Reputation: 197
I'm trying to create a basic Foo class, and would like to duplicate the way a Color works, but I'm having trouble getting my head around it. E.g., I'd like to get this functionality ...
Color color = Color.Red;
for my Foo, and write
Foo x = Foo.y;
On a related note, and if I understand this correctly,
string s = "...";
is the same as
string s = new string("...".ToCharArray())

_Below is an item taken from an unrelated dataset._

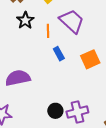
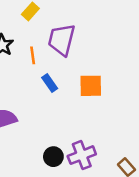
purple trapezoid: (72, 21) -> (62, 40), turned -112
orange square: (90, 59) -> (91, 86), turned 30

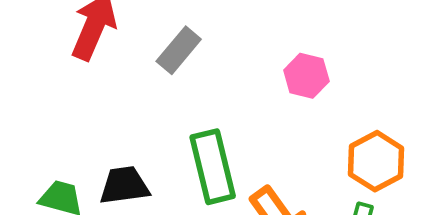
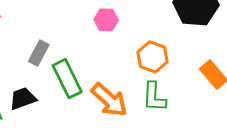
gray rectangle: (179, 50) -> (39, 53), moved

My questions is, can I define types that act and behave like that, so that I could have something like
Bar w = 1
; which would be the same as Bar w = new Bar(1)
;
Upvotes: 0
Views: 1066
Reputation: 1501043
For the first part of your question, it sounds like you just want static fields or properties, e.g.
public class Foo
{
// A field...
public static readonly Foo MyFunkyFooField = new Foo(...);
// A property - which could return a field, or create a new instance
// each time.
public static Foo MyFunkyFooProperty { get { return ...; } }
}
For the second part, using a string literal is not like calling new string(...)
, because it reuses the same string reference every time. You can't easily come up with your own behaviour like that.
You can create a custom implicit conversion from int
to Bar
, so that
Bar x = 1;
will work... but I would think twice about doing so. Implicit conversions often hurt code readability by hiding behaviour.